[Source records]

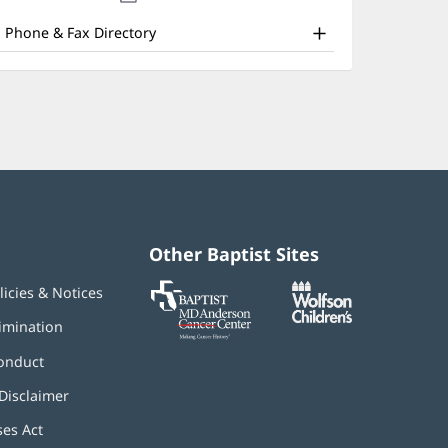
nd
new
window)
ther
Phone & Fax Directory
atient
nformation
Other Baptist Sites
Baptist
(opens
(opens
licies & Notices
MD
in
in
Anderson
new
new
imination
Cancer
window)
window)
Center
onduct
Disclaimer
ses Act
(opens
...
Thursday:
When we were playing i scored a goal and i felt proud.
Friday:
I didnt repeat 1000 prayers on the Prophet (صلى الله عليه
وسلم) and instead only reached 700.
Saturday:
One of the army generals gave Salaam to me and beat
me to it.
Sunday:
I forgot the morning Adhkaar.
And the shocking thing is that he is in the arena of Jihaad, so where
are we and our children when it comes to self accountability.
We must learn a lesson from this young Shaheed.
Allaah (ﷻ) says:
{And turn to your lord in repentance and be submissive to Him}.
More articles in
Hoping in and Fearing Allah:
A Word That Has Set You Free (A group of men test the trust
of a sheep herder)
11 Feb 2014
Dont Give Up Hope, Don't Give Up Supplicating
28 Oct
---
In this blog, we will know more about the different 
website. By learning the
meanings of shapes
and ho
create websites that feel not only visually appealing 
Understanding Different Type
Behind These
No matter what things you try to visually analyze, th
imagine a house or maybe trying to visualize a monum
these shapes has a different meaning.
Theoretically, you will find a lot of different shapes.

**INSTRUCTIONS TO FOLLOW**
Where a line of the entries contains the word "this", copy that line.

**EXERCISE RESPONSE**
We must learn a lesson from this young Shaheed.
In this blog, we will know more about the different 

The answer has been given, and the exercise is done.